● **Instructions to follow**: Retype exactly, and only, the lines from the one that contains "折りたたみ可能なパネルヒーターの" through the final line of the entries.
Task inputs: Begin
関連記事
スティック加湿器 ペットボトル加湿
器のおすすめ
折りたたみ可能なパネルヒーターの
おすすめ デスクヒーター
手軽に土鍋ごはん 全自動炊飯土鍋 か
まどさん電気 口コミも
Task inputs: End
● **Exercise answer**:
折りたたみ可能なパネルヒーターの
おすすめ デスクヒーター
手軽に土鍋ごはん 全自動炊飯土鍋 か
まどさん電気 口コミも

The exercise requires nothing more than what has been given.